German online sales site Zalando has lined up three banks to advise it on what is expected to be Europe’s biggest internet IPO.
The clothing site has selected Goldman Sachs, JP Morgan and Morgan Stanley to advise it on the offering but has yet to formally appoint them.
The float could value the Berlin-based etailer at more than €5bn (£4bn) according to The Sunday Times, which would make it Europe’s biggest IPO for an internet company.
Swedish investment group Kinnevik is the biggest shareholder in the business with a 37% stake. Other investors include Anders Holch Povlsen, owner of Danish fashion group Bestseller- who took a 10% share in the business in August- and Yuri Milner, who was an early backer of Facebook.
In December Zalando changed its legal structure in a prelude to listing on the stock market and to reflect the size of the group, which has grown from a start-up five years ago into Europe’s largest online fashion retailer.
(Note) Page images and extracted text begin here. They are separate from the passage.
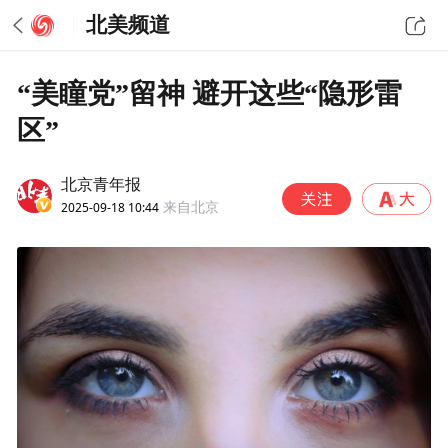
北美频道
“美瞳党”留神 避开这些“隐形雷
区”
北京青年报
2025-09-18 10:44
来自北京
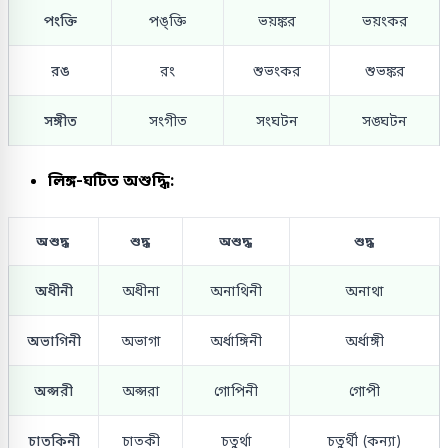
পংক্তি
পঙ্ক্তি
ভয়ঙ্কর
ভয়ংকর
রঙ
রং
শুভংকর
শুভঙ্কর
সঙ্গীত
সংগীত
সংঘটন
সঙ্ঘটন
লিঙ্গ-ঘটিত অশুদ্ধি:
অশুদ্ধ
শুদ্ধ
অশুদ্ধ
শুদ্ধ
অধীনী
অধীনা
অনাথিনী
অনাথা
অভাগিনী
অভাগা
অর্ধাঙ্গিনী
অর্ধাঙ্গী
অপ্সরী
অপ্সরা
গোপিনী
গোপী
চাতকিনী
চাতকী
চতুর্থা
চতুর্থী (কন্যা)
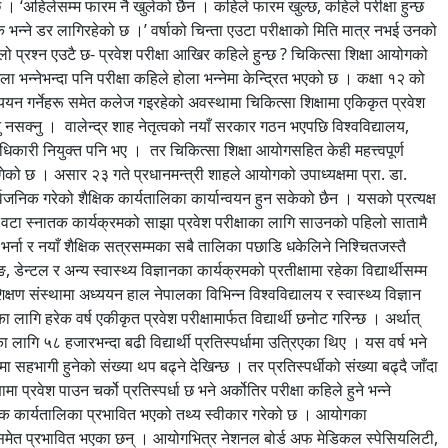
छ । ‘अहिलेसम्म फारम नै खुलेको छैन । कहिले फारम खुल्छ, कहिले परीक्षा हुन्छ
 कि भन्ने डर लागिरहेको छ ।’ वर्षाको चिन्ता एउटा परीक्षाको मिति मात्र नभई उनको
ो प्रश्न एउटै छ- प्रवेश परीक्षा आखिर कहिले हुन्छ ? चिकित्सा शिक्षा आयोगको
उला भन्नेभन्दा पनि परीक्षा कहिले होला भन्नेमा केन्द्रित भएको छ । कक्षा १२ को
यन गर्नेहरू समेत कलेज गइरहेको अवस्थामा चिकित्सा शिक्षामा एकिकृत प्रवेश
नु नसक्नु । वालेन्द्र शाह नेतृत्वको नयाँ सरकार गठन भएपछि विश्वविद्यालय,
दाधिकारी नियुक्त पनि भए । तर चिकित्सा शिक्षा आयोगसहित केही महत्त्वपूर्ण
गेको छ । असार २३ गते प्रधानमन्त्री शाहले आयोगको उपाध्यक्षमा प्रा. डा.
वजनिक गरेको शैक्षिक कार्यतालिका कार्यान्वयन हुन सकेको छैन । यसको प्रत्यक्ष
वटा स्नातक कार्यक्रमको साझा प्रवेश परीक्षाका लागि साउनको पहिलो सातामै
भर्ना र नयाँ शैक्षिक सत्रसम्मका सबै तालिका पछाडि धकेलिने निश्चितजस्तै
डेन्टल र अन्य स्वास्थ्य विज्ञानका कार्यक्रमको प्रतीक्षामा रहेका विद्यार्थीसम्म
्षण संस्थामा अध्ययन हाल नेपालका विभिन्न विश्वविद्यालय र स्वास्थ्य विज्ञान
गि हरेक वर्ष एकीकृत प्रवेश परीक्षामार्फत विद्यार्थी छनोट गरिन्छ । अर्थात्
ा लागि ५८ हजारभन्दा बढी विद्यार्थी प्रतिस्पर्धामा उत्रिएका थिए । यस वर्ष भने
ा सहभागी हुनेको संख्या थप बढ्ने देखिन्छ । तर प्रतिस्पर्धीको संख्या बढ्दै जाँदा
प्रवेश पाउन चर्को प्रतिस्पर्धा छ भने अर्कोतिर परीक्षा कहिले हुने भन्ने
क्षिक कार्यतालिका प्रभावित भएको तथ्य स्वीकार गरेको छ । आयोगका
कामसमेत प्रभावित भएका छन् । आयोगभित्र नेशनल बोर्ड अफ मेडिकल स्पेसियलिटी,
A company spokesman told Reuters the restructuring would make the option of an IPO “more realistic”.
Zalando had net sales of €809m in the first half of 2013, up from €471m in the first half of 2012.
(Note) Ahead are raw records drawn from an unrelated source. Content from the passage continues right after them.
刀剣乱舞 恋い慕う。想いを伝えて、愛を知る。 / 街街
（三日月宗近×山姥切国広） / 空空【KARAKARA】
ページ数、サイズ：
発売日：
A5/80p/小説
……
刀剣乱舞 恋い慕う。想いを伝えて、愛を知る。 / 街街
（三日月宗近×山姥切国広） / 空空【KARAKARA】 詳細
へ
The online site is the latest in a wave of fashion businesses preparing to list in 2014.
As reported by Drapers last week Boohoo.com could go public as early as this month, with a source close to the company saying a prospectus is due out imminently and last month lifestyle retailer Fat Face appointed banks Citi and Jeffries to help advise on its flotation.
Womenswear retailer Bonmarché went public in November and its share price has since risen 8.27%. House of Fraser is also expected to go public in May.